Prepared, a startup building technology to better connect citizens to the U.S. emergency calling system, announced today that it has raised a $9.8 million round, led by First Round. Other investors in the round included M13, 8VC and Modern Venture Partners, among others.
The company has now raised more than $11 million.
Prepared was born 3.5 years ago when co-founder and CEO Michael Chime started building software targeting public safety while at Yale. Their early work included a safety app for universities.
At the time, schools asked the team how data from students reporting issues could reach 911 services. It turned out that 911 call centers are technologically dated and generally unable to accept information other than calls. Given that modern smartphones can collect pictures and videos, restricting inbound 911 data to voice is pretty darn antiquated.
Prepared, the startup formed from the founders’ early work, wants to close that gap. The company has moved away from an app, as most citizens don’t think about the need to contact emergency services ahead of time. So, today, Prepared’s service allows 911 dispatchers to send callers a text that connects them to a web app, where they can upload rich media about the situation they have encountered.
After raising a pre-seed round on their idea, Prepared launched its service 10 months ago. Today, 30 cities have signed up, representing what Chime said was around 2 million citizens.
The company has short-circuited the often long cycle of government procurement by offering its service for free. Per Chime, the company’s software spreads from one center to the next by word of mouth, giving the company a growing in-market footprint, if not rising revenues.

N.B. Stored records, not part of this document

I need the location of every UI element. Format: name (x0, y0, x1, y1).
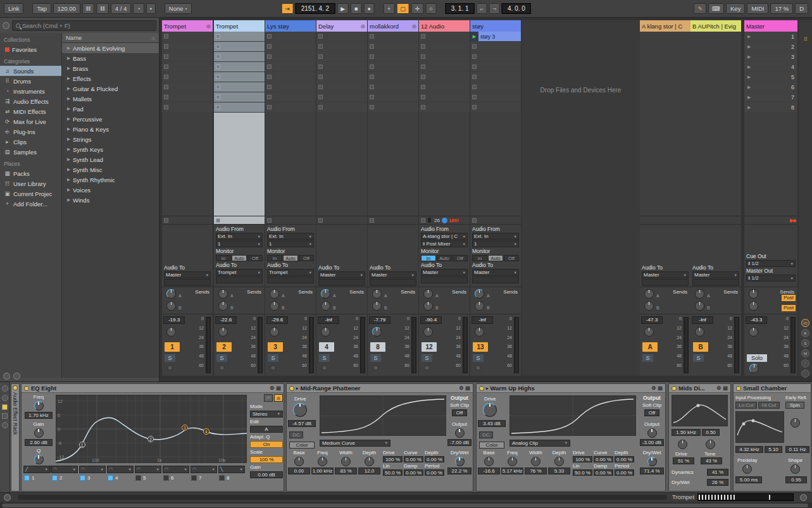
save-icon[interactable]: ▤ (276, 385, 281, 391)
tone-knob[interactable] (706, 440, 715, 449)
sidebar-category[interactable]: ⎆Plug-Ins (0, 127, 61, 137)
volume-field[interactable]: -Inf (472, 316, 493, 324)
follow-button[interactable]: ⇥ (281, 3, 294, 14)
output-value[interactable]: -7.00 dB (447, 439, 472, 446)
track-header[interactable]: støy (470, 20, 521, 32)
clip-slot[interactable] (368, 62, 418, 71)
overview-grid-icon[interactable]: ⠿ (799, 37, 812, 42)
curve-menu[interactable]: Analog Clip▼ (509, 440, 570, 447)
mini-value[interactable]: 0.00 % (615, 456, 634, 462)
band-filter-select[interactable]: ◠▼ (135, 466, 161, 473)
tempo-field[interactable]: 120.00 (53, 3, 80, 14)
sidebar-category[interactable]: ◔Instruments (0, 86, 61, 96)
monitor-off[interactable]: Off (504, 255, 519, 261)
device-panel-circle-2[interactable] (2, 395, 8, 401)
browser-item[interactable]: ▶Percussive (62, 114, 159, 124)
monitor-auto[interactable]: Auto (283, 255, 298, 261)
session-record-button[interactable]: ○ (425, 3, 436, 14)
clip-slot[interactable] (419, 102, 470, 112)
output-knob[interactable] (455, 428, 465, 438)
clip-slot[interactable] (162, 92, 213, 102)
sidebar-place[interactable]: ▣Current Projec (0, 189, 61, 199)
scene-row[interactable]: ▶5 (744, 72, 797, 82)
send-b-knob[interactable] (321, 301, 330, 311)
device-panel-circle-3[interactable] (2, 422, 8, 428)
param-value[interactable]: 0.00 (288, 468, 310, 474)
stop-row[interactable] (162, 216, 213, 225)
track-header[interactable]: A klang stor | C (640, 20, 690, 32)
param-value[interactable]: 76 % (525, 468, 547, 474)
param-knob[interactable] (294, 457, 304, 466)
mode-select[interactable]: Stereo▼ (250, 411, 283, 418)
clip-slot[interactable] (162, 32, 213, 41)
input-channel-select[interactable]: 1▼ (267, 240, 314, 247)
empty-slot-area[interactable] (690, 32, 741, 216)
band-filter-select[interactable]: ◠▼ (107, 466, 134, 473)
metronome-button[interactable]: ◔ (133, 3, 144, 14)
clip-slot[interactable] (265, 62, 316, 71)
param-value[interactable]: 1.00 kHz (311, 468, 334, 474)
mini-value[interactable]: 0.00 % (425, 456, 444, 462)
clip-slot[interactable] (214, 52, 265, 61)
scene-row[interactable]: ▶7 (744, 92, 797, 102)
band-checkbox[interactable] (135, 475, 141, 481)
track-activator[interactable]: 3 (268, 342, 283, 352)
device-activator[interactable] (736, 386, 741, 391)
device-fold-icon[interactable]: ▸ (296, 386, 299, 391)
clip-slot[interactable] (419, 82, 470, 92)
volume-field[interactable]: -22.6 (215, 316, 237, 324)
mini-value[interactable]: 50.0 % (573, 469, 592, 476)
send-b-knob[interactable] (166, 301, 176, 311)
scene-play-icon[interactable]: ▶ (747, 54, 751, 59)
audio-to-sub-select[interactable] (642, 279, 689, 286)
spin-rate-value[interactable]: 0.11 Hz (785, 446, 809, 453)
stop-row[interactable] (470, 216, 521, 225)
pan-knob[interactable] (423, 327, 433, 337)
track-activator[interactable]: 12 (422, 342, 437, 352)
scroll-circle-icon[interactable] (801, 369, 809, 378)
device-title-bar[interactable]: ▸ Mid-Range Phattener ⚙▤ (287, 384, 473, 393)
clip-slot[interactable] (419, 62, 470, 71)
master-out-select[interactable]: ǁ 1/2▼ (746, 275, 796, 282)
sidebar-category[interactable]: ⠿Drums (0, 76, 61, 86)
empty-slot-area[interactable] (316, 113, 367, 216)
browser-item[interactable]: ▶Synth Lead (62, 154, 159, 164)
solo-button[interactable]: S (165, 354, 175, 362)
input-channel-select[interactable]: 1▼ (216, 240, 263, 247)
clip-slot[interactable] (316, 62, 367, 71)
audio-from-select[interactable]: A-klang stor | C▼ (421, 233, 468, 240)
clip-slot[interactable] (214, 82, 265, 92)
midi-map-button[interactable]: MIDI (747, 3, 768, 14)
wrench-icon[interactable]: ⚙ (716, 385, 721, 391)
empty-slot-area[interactable] (640, 32, 690, 216)
output-knob[interactable] (647, 428, 657, 438)
audio-from-select[interactable]: Ext. In▼ (216, 233, 263, 240)
track-header[interactable]: Trompet (214, 20, 265, 32)
freq-value[interactable]: 1.70 kHz (25, 412, 53, 419)
track-activator[interactable]: A (642, 342, 658, 352)
q-knob[interactable] (34, 455, 44, 464)
param-value[interactable]: 83 % (335, 468, 357, 474)
wrench-icon[interactable]: ⚙ (270, 385, 274, 391)
empty-slot-area[interactable] (368, 113, 418, 216)
band-checkbox[interactable] (163, 475, 169, 481)
volume-field[interactable]: -43.3 (746, 316, 767, 324)
wrench-icon[interactable]: ⚙ (651, 385, 656, 391)
clip-slot[interactable] (214, 42, 265, 51)
clip-slot[interactable] (316, 72, 367, 82)
save-icon[interactable]: ▤ (658, 385, 663, 391)
clip-slot[interactable] (265, 72, 316, 82)
clip-slot[interactable] (316, 92, 367, 102)
browser-item[interactable]: ▶Pad (62, 104, 159, 114)
send-b-knob[interactable] (644, 301, 654, 311)
clip-slot[interactable] (368, 52, 418, 61)
dry-wet-value[interactable]: 71.4 % (640, 468, 664, 474)
new-button[interactable]: + (384, 3, 394, 14)
param-value[interactable]: 5.17 kHz (501, 468, 523, 474)
disk-overload-indicator[interactable]: D (795, 3, 808, 14)
device-activator[interactable] (671, 386, 677, 391)
eq-curve-display[interactable]: 1260-6-12 1001k10k 1 2 3 4 (56, 395, 247, 463)
adapt-q-button[interactable]: On (250, 441, 283, 448)
solo-button[interactable]: S (268, 354, 278, 362)
band-checkbox[interactable] (52, 475, 58, 481)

That’s what the venture capital is for — external capital is a way to avoid normal business gravity for a period of time.
Naturally, Prepared has plans to eventually monetize. Chime was a bit coy on revenue plans, but did mention that there could be a freemium element to the service in time and that Prepared could help federate data from 911 centers to other groups, perhaps allowing them to charge for the connection.
Putting off monetization in the SaaS era might seem a little bit old school. But Chime and the Prepared staff are looking at the 911 market as an aggregate, with the co-founder arguing that without external effort, its potential customer base wouldn’t get its tech for a decade or more. So, it has raised money to go collect that market now and make money a little bit later. Prepared will likely see some revenue this year, Chime said, adding that any early top-line might be its eventual chief revenue source.
I like it when tech does something that impacts a lot of folks. And given how important 911-style services are, what Prepared is building could help a good number of people. We’ll circle back when the company turns on the revenue taps to see what it has in mind, and how far it has expanded its in-market footprint by that time.